The part that’s sorta long and tube shaped and fairly smooth is called the shaft.  The mushroom shaped squishy bit at the end is called the head or the glans.  The ridge where the shaft connects to the glans is called the corona.  The hole that pee comes out of, probably near the tip of your penis, is called the urethra.  (Other stuff comes out of there, too, but more on that later.)  The rest of the urethra is a tube that runs along the lower side of your penis, and may become more pronounced when you have an erection.  Also on the lower side, there may be a band of skin that connects the shaft and the glans, called the frenulum.

You may have a turtleneck sweater-like bit of skin at the end of your penis, which probably covers all or most of the head when you’re soft.  This is called the foreskin.  The foreskin is usually pretty loose and can slide back and forth along your penis.  It can be pulled back to expose the head (which often happens naturally when you have one of those erection things I mentioned earlier), or it can be pushed forward, past the tip of the head.  (I’ll cover what’s likely to happen if you repeat that pull and push motion over and over in a later post…)  If you don’t have that turtleneck sweater bit, don’t worry, that’s fairly common, too.  It was probably just cut off and thrown away when you were a baby, in a process called circumcision.  If you’re circumcised, there may be a ring scar that circles your penis.  The skin on one side of the scar might be smooth and thin, while the skin on the other side might be rougher and thicker and a different color.  There are many styles of circumcision, so it’s possible that you may not have a visible scar and that the smooth skin continues all the way to the head.  Some circumcisions even eliminate the frenulum.

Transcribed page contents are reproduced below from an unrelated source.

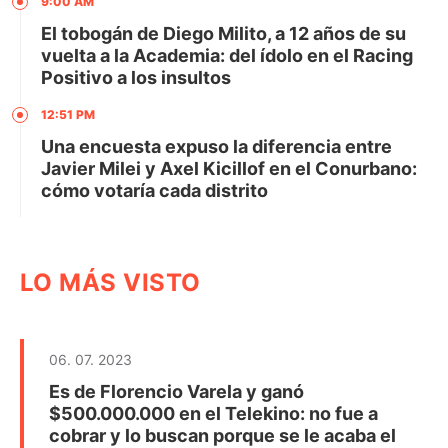
9:00 AM
El tobogán de Diego Milito, a 12 años de su
vuelta a la Academia: del ídolo en el Racing
Positivo a los insultos
12:51 PM
Una encuesta expuso la diferencia entre
Javier Milei y Axel Kicillof en el Conurbano:
cómo votaría cada distrito
LO MÁS VISTO
06. 07. 2023
Es de Florencio Varela y ganó
$500.000.000 en el Telekino: no fue a
cobrar y lo buscan porque se le acaba el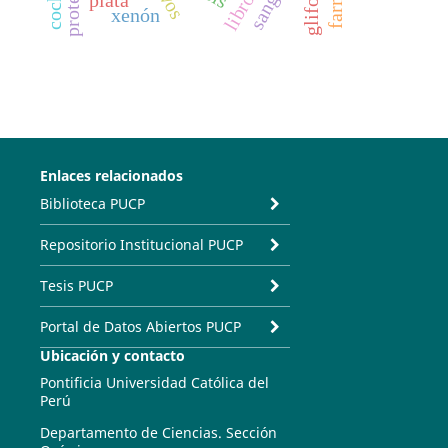
glifosato
plata
xenón
Enlaces relacionados
Biblioteca PUCP
Repositorio Institucional PUCP
Tesis PUCP
Portal de Datos Abiertos PUCP
Ubicación y contacto
Pontificia Universidad Católica del
Perú
Departamento de Ciencias. Sección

Penises come in many different shapes and sizes.  The size of your penis has very little effect on what can be done with it.  Often, a two-inch penis is just as useful as one that’s nine inches. The one you have probably even changes shape and size every once in a while.  If you’re naked and cold, it’ll probably shrink and hide all close to your body.  If it’s warm, it’ll probably hang lower.  Sometimes, it’ll get wider, longer, and harder, and may stand up on its own.  This is called an erection, and occurs when the spongy inner bits of your penis fill with blood. The size of an erect penis does not necessarily indicate how small you’ll be when you’re soft.

When you’re soft, your penis is floppy and can easily move and twist in any direction.  When you’re hard with an erection, the movement of your penis is greatly restricted.  (This has probably been known to cause a great many frustrating mornings, when you wake up with both a full bladder and a hard-on…)

Don’t worry if your penis isn’t a perfectly straight, perfectly symmetrical cylinder.  Your erect penis may have a curve to it.  It may lean one direction or the other, it might stick up, it might stick out, or it might stick down.  There may be a slight twist to it.  Veins may crisscross the shaft at all angles.  And the whole thing may be lopsided in places.  That’s all normal, every penis is unique.  (In some extreme cases, the foreskin might not retract right or the circumcision might be too tight or the frenulum might be too short or something else could be wrong that causes a very sharp bend.  In those cases, surgical intervention is often a possibility.)

This concludes the tour.

(You will notice that the tour did not stop at the magic orgasm button.  That’s because there’s no such place.  If you want an orgasm, you’re going to have to work for it.  More on that later.)